▶ **Dataset entries**:
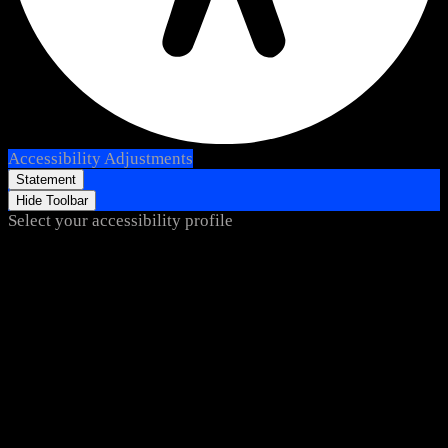
Accessibility Adjustments
Statement
Hide Toolbar
Select your accessibility profile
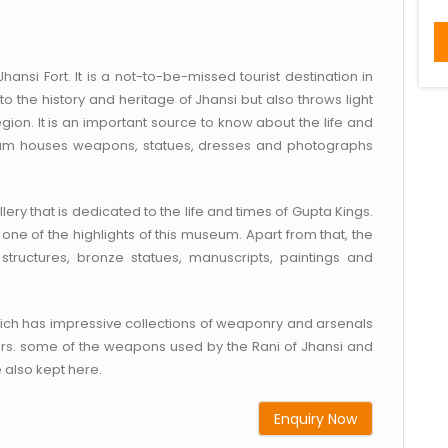
hansi Fort. It is a not-to-be-missed tourist destination in
to the history and heritage of Jhansi but also throws light
gion. It is an important source to know about the life and
seum houses weapons, statues, dresses and photographs
y that is dedicated to the life and times of Gupta Kings.
s one of the highlights of this museum. Apart from that, the
tructures, bronze statues, manuscripts, paintings and
hich has impressive collections of weaponry and arsenals
ers. some of the weapons used by the Rani of Jhansi and
e also kept here.
Enquiry Now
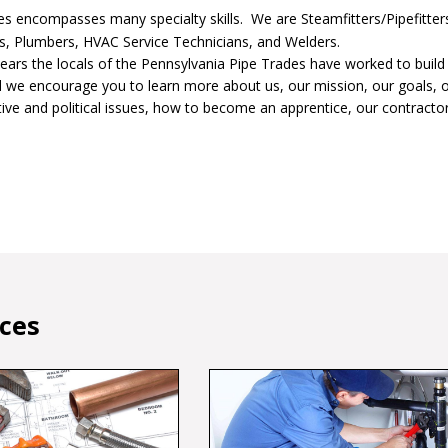
s encompasses many specialty skills. We are Steamfitters/Pipefitter
ers, Plumbers, HVAC Service Technicians, and Welders.
ears the locals of the Pennsylvania Pipe Trades have worked to build
d we encourage you to learn more about us, our mission, our goals, o
ative and political issues, how to become an apprentice, our contracto
ices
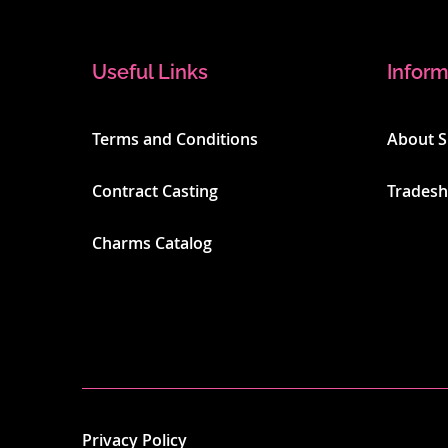
Useful Links
Inform
Terms and Conditions
About 
Contract Casting
Trades
Charms Catalog
Privacy Policy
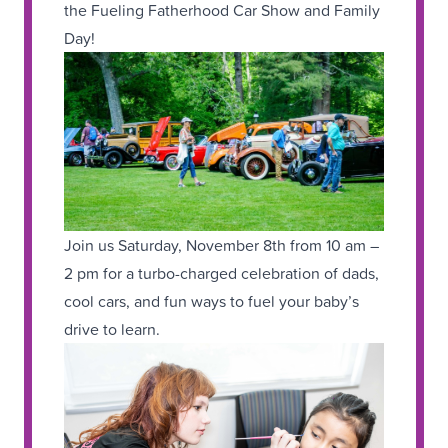
the Fueling Fatherhood Car Show and Family
Day!
Join us Saturday, November 8th from 10 am –
2 pm for a turbo-charged celebration of dads,
cool cars, and fun ways to fuel your baby’s
drive to learn.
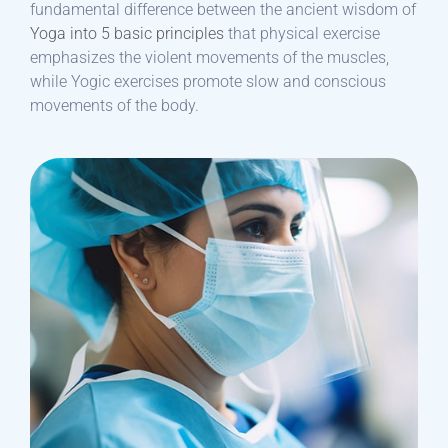
fundamental difference between the ancient wisdom of
Yoga into 5 basic principles
that physical exercise
emphasizes the violent movements of the muscles,
while Yogic exercises promote slow and conscious
movements of the body.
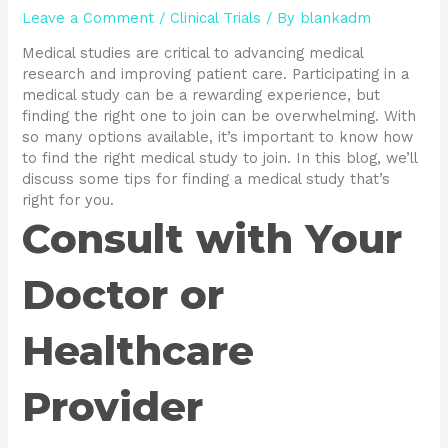
Leave a Comment
/
Clinical Trials
/ By
blankadm
Medical studies are critical to advancing medical
research and improving patient care. Participating in a
medical study can be a rewarding experience, but
finding the right one to join can be overwhelming. With
so many options available, it’s important to know how
to find the right medical study to join. In this blog, we’ll
discuss some tips for finding a medical study that’s
right for you.
Consult with Your
Doctor or
Healthcare
Provider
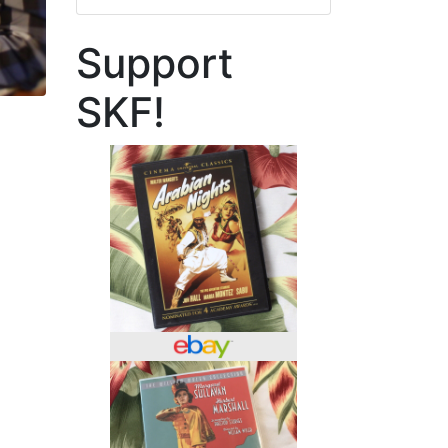
Support
SKF!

▶ **About this exercise**: Copy whichever lines in the listing above hold "finding".

▶ **Answer to this task**:
finding the right one to join can be overwhelming. With
discuss some tips for finding a medical study that’s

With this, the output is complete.